On being a girl in a guy's world

Girl Geeks    2009-04-15

The question has been raised on many occasions: Why there aren't more women in the Python community, or even the programming community at large?

I have at least one answer: It's hard to trust that our colleagues are going to treat us as equals.

I'd like to be able to share in the camaraderie that my male counterparts enjoy. I'd like to be 'just one of the guys', so to speak. But all too often, lines are crossed and those friendships veer into uncomfortable territory.

When that happens, it leaves me wondering if I am actually accepted and respected as a fellow developer, or if the friendships that I think I have are based on something else entirely. Situations like that take a sledge hammer to my self-confidence. At best, they make me want to withdraw from having any social contact with the community; at worst, in the past they've made me consider leaving the technology world for a different career.

The easy solution, I suppose, would be to jettison my femininity. I could shamble around in crocs and flannel shirts.* I could stop wearing lipstick, throw away the mascara, donate all my heels to Goodwill. I could strip away any evidence that I am, in fact, female.

At least then I could be sure that I am taken seriously ... right?

But I wouldn't be happy with who I am then. I'm not willing to change myself at so fundamental a level, and I don't believe that I should have to.

So you see, it's a fine line that we women have to walk. And I don't have any easy solutions to propose. But maybe the topic bears some open, frank discussion. I can only say that I would feel a lot more comfortable if I could be sure that my friendships in the programming community were genuine, if I didn't have to spend time deflecting innuendo or worrying about the unintended subtext in every conversation.

I just, you know, wanna be one of the guys. In high heels.

* (That's a terrible stereotype, and for the record I have never met another female developer who actually did that, I'm just using the image for the sake of argument.)

I hope this post does generate some discussion - and now I am more sorry than ever that I never put in threaded comments.


Edited to add (April 27, 2009):

While there was a specific incident that prompted this post, I was really trying to address the much larger issues of misogyny and predation. In an effort not to call out any one person or situation, I was deliberately vague, even cliche, and I apologize for that. It left my words open to a lot of different interpretations - people judge opinions through the filter of their own experiences.
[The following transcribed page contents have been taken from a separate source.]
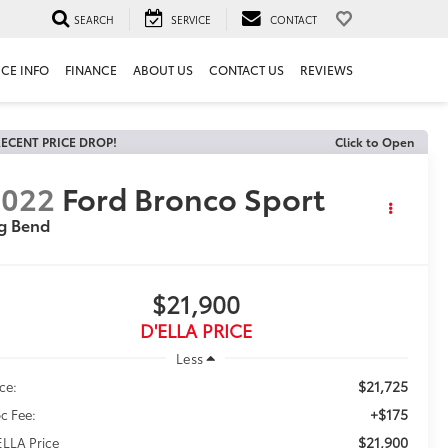
SEARCH
SERVICE
CONTACT
ICE INFO
FINANCE
ABOUT US
CONTACT US
REVIEWS
ECENT PRICE DROP!
Click to Open
2022
Ford Bronco Sport
g Bend
$21,900
D'ELLA PRICE
Less
$21,725
ice:
+$175
c Fee:
$21,900
ELLA Price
Now that the dust has settled a little, let me see if I can make my point more clear.

The question of how to get more women involved in the Python community came up several times at this most recent PyCon - both in Guido's keynote and in Ian Bicking's now-legendary presentation. There were the usual joking answers - "shower more often", "shave the beards" - but I think there might be some serious answers too. And maybe women are the only ones who can provide those answers, so I've been thinking about it for some time.

If you'd like to attract more women to the programming community, the first step is to stop doing things that push them away.
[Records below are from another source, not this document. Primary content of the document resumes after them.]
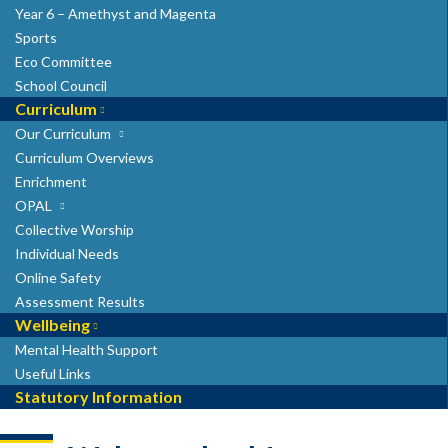
Year 6 – Amethyst and Magenta
Sports
Eco Committee
School Council
Curriculum
Our Curriculum
Curriculum Overviews
Enrichment
OPAL
Collective Worship
Individual Needs
Online Safety
Assessment Results
Wellbeing
Mental Health Support
Useful Links
Statutory Information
a) Friendships/relationships are one thing, but inappropriate attention is another, and you need to learn the difference. Unwelcome advances are more likely to repel women, not attract them. You're all math geniuses, figure that one out.

b) Stop insisting that we need to be more like men. We are who we are, each of us an individual first, with some traits that are masculine and some that aren't. The high heels I mentioned were largely metaphorical - I maintain my right to continue to be as feminine as I please and still write code. To those of you suggesting that we 'man up' - so you don't actually want more women around? What is it you want then - men in dresses?